Schimel Echoes “States' Rights” in Filing on Wisconsin Voting Case
by Matthew Rothschild, Executive Director
Posted: August 22, 2016
Updated: August 23, 2016
Attorney General Brad Schimel
Wisconsin Attorney General Brad Schimel dusted off an old and discredited “states' rights” argument in his most recent court filing in the One Wisconsin Institute voting case.
In urging the Seventh Circuit Court of Appeals to stay last month’s decision by Judge James Peterson that overturned several elements of Wisconsin’s new voting laws, Schimel made several arguments.
Schimel’s most outrageous argument was an echo of an old George Wallace and Lester Maddox line that the state’s elected officials should hold sway over the authority of the judicial branch.
“Absent a stay, Wisconsin will be forced to conduct the next election under an election code that a district court rewrote, in violation of Wisconsinites’ right to govern themselves,” Schimel wrote.
One reason this segregationists’ echo rang loud and clear is because Judge Peterson threw out part of Wisconsin’s election code on the grounds that it was, in Schimel’s own words, “allegedly motivated by racial animus.”
Surely, Schimel knows that a federal judge has the authority to find state laws unconstitutional.

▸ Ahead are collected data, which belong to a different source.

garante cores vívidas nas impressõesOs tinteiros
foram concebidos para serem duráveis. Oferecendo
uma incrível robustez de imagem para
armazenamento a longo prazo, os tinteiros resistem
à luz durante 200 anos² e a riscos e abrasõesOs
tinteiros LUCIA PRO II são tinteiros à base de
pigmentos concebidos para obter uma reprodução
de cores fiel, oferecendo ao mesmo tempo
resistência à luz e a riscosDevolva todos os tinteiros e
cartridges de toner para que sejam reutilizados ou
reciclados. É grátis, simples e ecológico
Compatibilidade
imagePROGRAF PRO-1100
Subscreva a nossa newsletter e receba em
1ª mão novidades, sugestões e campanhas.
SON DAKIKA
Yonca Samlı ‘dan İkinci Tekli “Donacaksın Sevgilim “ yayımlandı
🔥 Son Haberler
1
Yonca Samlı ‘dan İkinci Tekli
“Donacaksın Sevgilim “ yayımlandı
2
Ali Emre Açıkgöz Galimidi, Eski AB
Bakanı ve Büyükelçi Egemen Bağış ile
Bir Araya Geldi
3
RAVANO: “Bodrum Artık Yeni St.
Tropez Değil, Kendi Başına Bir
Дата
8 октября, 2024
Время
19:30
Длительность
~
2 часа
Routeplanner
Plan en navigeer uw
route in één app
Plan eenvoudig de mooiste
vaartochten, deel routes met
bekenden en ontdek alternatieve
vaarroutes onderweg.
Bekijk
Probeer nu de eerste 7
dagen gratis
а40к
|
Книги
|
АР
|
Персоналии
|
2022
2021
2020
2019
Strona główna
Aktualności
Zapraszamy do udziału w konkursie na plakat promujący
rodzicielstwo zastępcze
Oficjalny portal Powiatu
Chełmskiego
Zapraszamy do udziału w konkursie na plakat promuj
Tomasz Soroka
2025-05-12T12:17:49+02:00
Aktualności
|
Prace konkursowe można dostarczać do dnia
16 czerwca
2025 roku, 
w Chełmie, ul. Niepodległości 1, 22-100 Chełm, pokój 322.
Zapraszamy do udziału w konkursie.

And whenever a judge does that, the judge can be labeled by some demagogue as interfering with the work of state officials, or, as Schimel put it in this instance, “Wisconsinites’ right to govern themselves.”
But that right is not unconditional. Wisconsinites, or more precisely, their elected officials, do not have the right to violate the Bill of Rights or other elements of the Constitution. They can’t establish a state religion or ban freedom of the press, for instance. One of the reasons we have federal judges, after all, is to determine whether elected officials are overstepping their bounds.
Schimel disgraced his office by putting forward such a shabby argument.